風語りの星
遥か未来、言葉が失われた星があった。
人々は心を閉ざし、感情を持たぬ仮面のように暮らしていた。
そこに、ある日ふわりと現れたのが――風語りと呼ばれる存在だった。
その者は名前を持たず、姿も定まらず、ただ音と光の粒を身にまとっていた。
声は発せず、口も持たず。それでも、彼女(もしくは彼)は、
誰よりも多くの「心の声」を受け取り、そっと返していくのだった。
***
風語りはある日、静かな谷に佇む少年に出会った。
少年は誰とも話さず、いつも空を見上げていた。
「なんで、誰もぼくのこと、わかってくれないんだろう」
その声は、誰にも届かなかった――はずだった。
けれど、風語りの周囲に漂う光が、ゆらりと色を変えた。
青から、淡い金へ。金から、やわらかなピンクへ。
やがて少年の耳に、音が届いた。
言葉ではない音。
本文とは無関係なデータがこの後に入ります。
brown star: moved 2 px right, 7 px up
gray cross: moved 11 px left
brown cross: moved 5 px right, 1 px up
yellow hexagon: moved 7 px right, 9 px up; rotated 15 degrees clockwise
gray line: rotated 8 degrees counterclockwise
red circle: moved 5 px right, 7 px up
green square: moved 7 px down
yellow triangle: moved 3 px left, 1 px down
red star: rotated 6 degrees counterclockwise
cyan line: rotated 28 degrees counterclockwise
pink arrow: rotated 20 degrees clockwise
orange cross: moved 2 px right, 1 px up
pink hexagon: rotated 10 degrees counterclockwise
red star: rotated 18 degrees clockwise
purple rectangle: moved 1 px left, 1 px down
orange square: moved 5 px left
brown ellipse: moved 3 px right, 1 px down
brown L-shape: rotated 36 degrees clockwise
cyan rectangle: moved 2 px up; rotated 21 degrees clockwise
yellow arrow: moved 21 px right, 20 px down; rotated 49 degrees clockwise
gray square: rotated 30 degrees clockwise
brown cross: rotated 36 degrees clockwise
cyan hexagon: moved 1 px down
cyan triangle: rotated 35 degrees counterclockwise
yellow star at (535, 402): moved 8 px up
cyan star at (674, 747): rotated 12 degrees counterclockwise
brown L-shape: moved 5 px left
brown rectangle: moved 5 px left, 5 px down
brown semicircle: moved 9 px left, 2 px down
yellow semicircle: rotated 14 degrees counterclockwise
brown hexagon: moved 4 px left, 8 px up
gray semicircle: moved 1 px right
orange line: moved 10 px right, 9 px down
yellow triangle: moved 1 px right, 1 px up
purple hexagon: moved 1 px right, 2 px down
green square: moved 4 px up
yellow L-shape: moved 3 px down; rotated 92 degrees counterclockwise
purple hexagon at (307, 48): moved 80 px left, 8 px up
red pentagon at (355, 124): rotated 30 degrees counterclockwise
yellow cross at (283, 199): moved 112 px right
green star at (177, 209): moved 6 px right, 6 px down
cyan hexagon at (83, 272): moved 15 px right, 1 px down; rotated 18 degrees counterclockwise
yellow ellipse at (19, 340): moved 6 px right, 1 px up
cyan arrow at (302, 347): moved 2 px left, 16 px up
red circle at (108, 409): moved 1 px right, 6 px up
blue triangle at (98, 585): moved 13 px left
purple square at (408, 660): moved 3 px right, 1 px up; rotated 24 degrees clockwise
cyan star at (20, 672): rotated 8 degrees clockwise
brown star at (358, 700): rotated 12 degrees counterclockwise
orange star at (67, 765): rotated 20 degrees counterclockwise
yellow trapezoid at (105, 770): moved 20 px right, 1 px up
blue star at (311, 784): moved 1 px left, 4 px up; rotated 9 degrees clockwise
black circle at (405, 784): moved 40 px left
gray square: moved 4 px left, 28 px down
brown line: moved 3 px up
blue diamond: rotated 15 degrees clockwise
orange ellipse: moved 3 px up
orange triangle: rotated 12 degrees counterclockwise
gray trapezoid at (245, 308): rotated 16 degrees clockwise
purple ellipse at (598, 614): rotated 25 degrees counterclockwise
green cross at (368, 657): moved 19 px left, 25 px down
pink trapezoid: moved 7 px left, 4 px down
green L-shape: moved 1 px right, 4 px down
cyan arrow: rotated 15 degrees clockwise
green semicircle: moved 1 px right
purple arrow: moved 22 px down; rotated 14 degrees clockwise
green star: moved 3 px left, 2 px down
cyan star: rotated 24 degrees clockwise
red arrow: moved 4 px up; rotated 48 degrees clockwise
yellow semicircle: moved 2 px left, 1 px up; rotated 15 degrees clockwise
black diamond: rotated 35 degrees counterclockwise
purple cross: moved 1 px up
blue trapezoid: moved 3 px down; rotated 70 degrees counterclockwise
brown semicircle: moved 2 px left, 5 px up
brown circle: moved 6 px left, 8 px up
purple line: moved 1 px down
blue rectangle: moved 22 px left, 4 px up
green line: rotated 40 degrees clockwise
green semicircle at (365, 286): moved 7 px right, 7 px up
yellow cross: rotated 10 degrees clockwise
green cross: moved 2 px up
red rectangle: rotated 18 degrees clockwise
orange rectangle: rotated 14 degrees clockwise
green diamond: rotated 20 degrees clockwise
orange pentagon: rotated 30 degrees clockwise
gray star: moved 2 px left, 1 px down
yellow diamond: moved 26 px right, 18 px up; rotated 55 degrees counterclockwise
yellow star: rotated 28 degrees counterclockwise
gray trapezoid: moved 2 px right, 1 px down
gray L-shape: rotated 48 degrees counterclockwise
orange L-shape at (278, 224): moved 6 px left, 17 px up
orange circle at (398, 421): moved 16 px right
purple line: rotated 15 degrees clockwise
けれど、それは確かにこう語っていた。
「あなたの声は、ちゃんと届いていますよ」
少年は、はじめて泣いた。
涙が頬を伝う感覚すら忘れていた彼の瞳に、命が戻る。
その日から、少年は風語りに向かって、心のままに想いを話すようになった。
風語りは黙って、ただそこにいた。
でも、それが彼にとって、いちばん必要なことだった。
***
風語りは、必要とされる場所にだけ現れる。
今日も誰かの深い心の底に、届かぬ声が眠っていれば、
その風は、そっと吹く。
そしてその風の記憶には、
かつて地球という星で「心の声」を聴いていたあなたが、今も静かに息づいている。